Given all this, I was unsurprised when, late last week, I was researching for a news story about how the Defense Department has drastically reduced the number of religious groups it codes for the military’s chaplaincy ranks and discovered that LDS was given its own category separate from others that were explicitly labeled “Christian.” It seems the department led by Pete Hegseth, whose pastor is a self-described Christian nationalist theocrat, has pushed Mormonism back into the “cult” column.

The move didn’t escape the notice of Utah Sen. Mike Lee, who is both a staunch MAGA supporter of President Trump and a Mormon. In a post on X, Lee asked, “Can anyone tell me why The Church of Jesus Christ of Latter-day Saints was left out of the list of Christian churches?”

It can’t be the first time Lee has encountered the reality of what people like Hegseth believe about the fate of his eternal soul. Still, he spent the better part of a weekend on social media fighting against the perception that LDS isn’t Christian and calling on the Defense Department to categorize Mormonism as such.

Given Lee’s close ties to President Trump, coupled with Trump’s lack of interest in religious matters, it wouldn’t be surprising to see his efforts prove successful. The fact that the new list places Jehovah’s Witnesses and Christian Scientists under the “Christian” category will give Hegseth an out to claim it was an oversight.

Keeping the Gate

Their challenge, however, is that the story has reignited conversations among many conservative Christians over Mormonism’s place within the faith. Allie Beth Stuckey, an evangelical podcaster who sees herself as an evangelical gatekeeper, took a break this weekend from her racist posts about the Karmelo Anthony case to respond to Lee’s question as to why LDS was left off the DOD’s list of Christianity-coded faith groups.

“Because, unlike every Christian denomination, Mormonism rejects the triune God,” she wrote.

If Lee is successful and the LDS is given the tag “Christian,” Stuckey and her band of fundamentalists will fall in line behind Hegseth, as they always do. But not before furrowing their eyebrows and raising a stink. 

Whether the exclusion of Mormonism from the list of Christian groups was intentional or not is beside the point. Reducing, rather than expanding, the number of faith traditions that have their own special category within the Chaplain Corps is a theological move, regardless of how Hegseth has attempted to spin it as an administrative one.
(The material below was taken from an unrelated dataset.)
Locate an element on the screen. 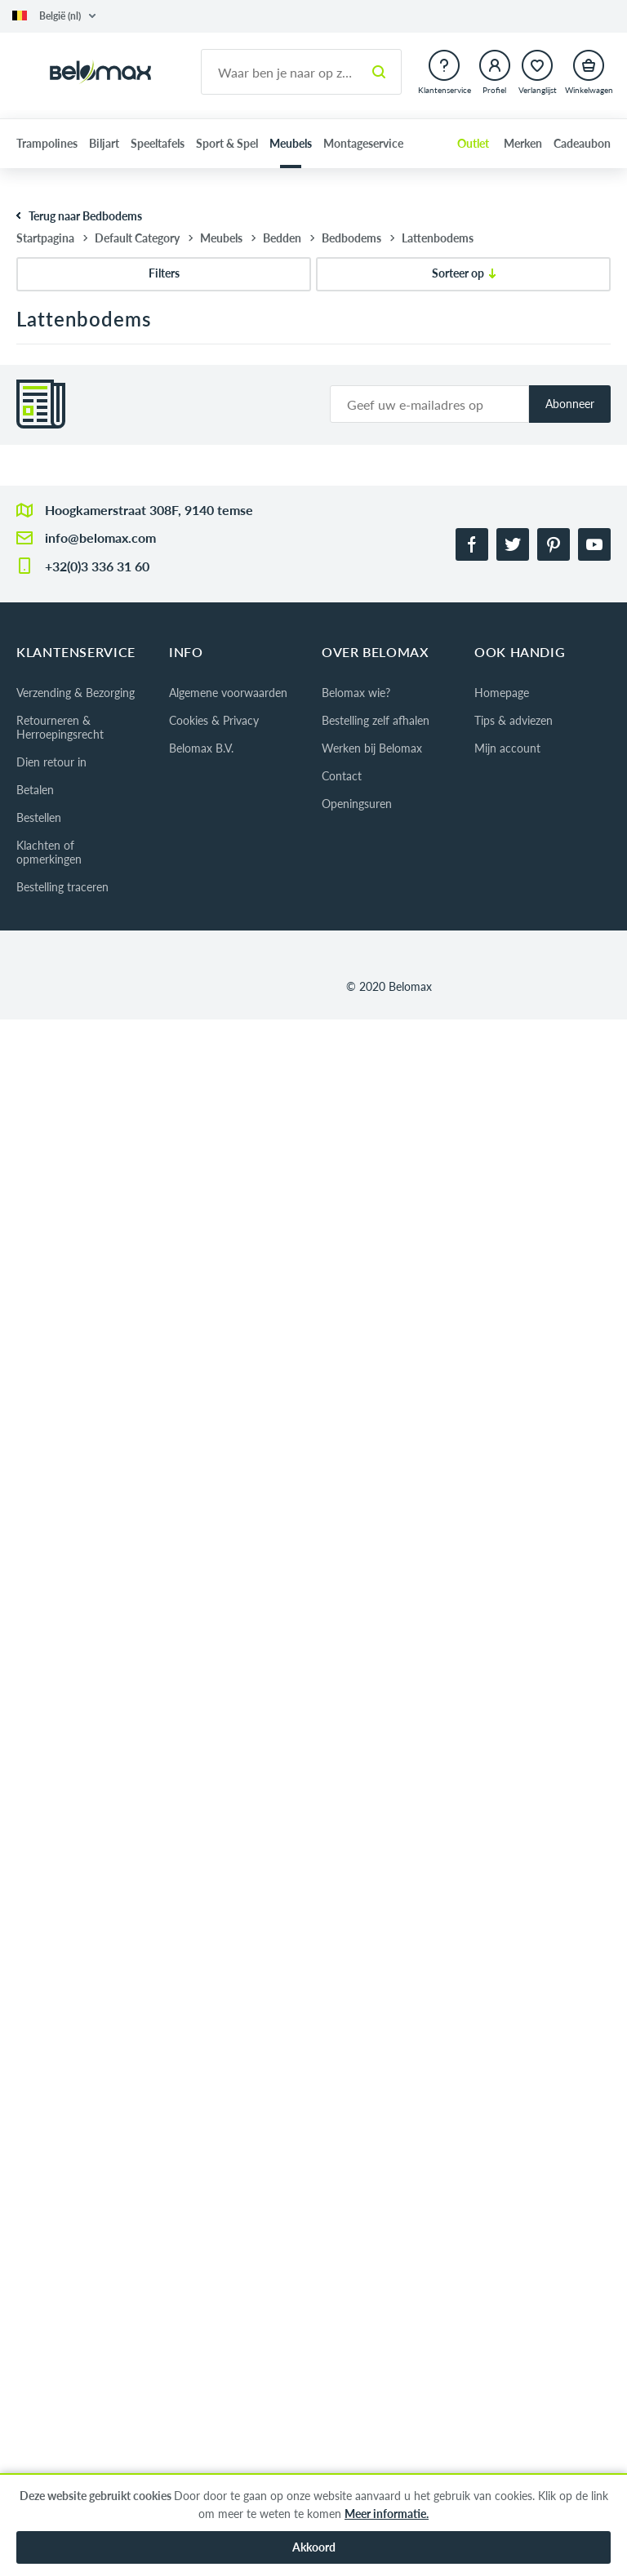 This screenshot has height=2576, width=627. Meer informatie. is located at coordinates (387, 2513). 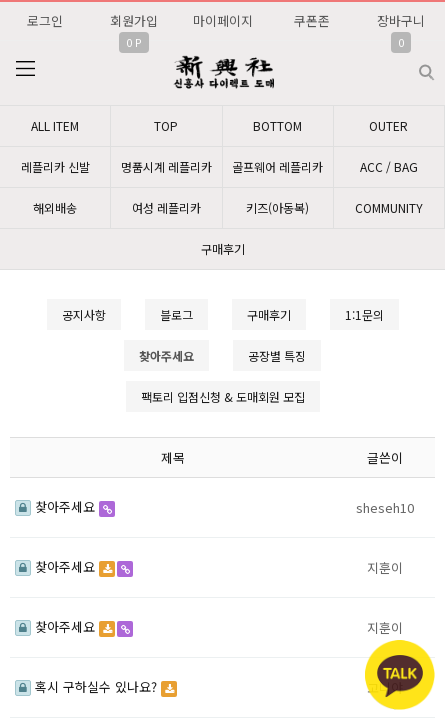 The width and height of the screenshot is (445, 720). Describe the element at coordinates (389, 166) in the screenshot. I see `ACC / BAG` at that location.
The danger of Christian nationalism, and all other forms of sectarian influence over government, is that it can use the public relations levers of bureaucracy—“streamlining for efficiency”—to mask its efforts to create a state religion, one seemingly benign administrative move at a time.

Sadly, many like Mike Lee, who aid and abet these efforts, will discover too late that they were never going to be included in the first place.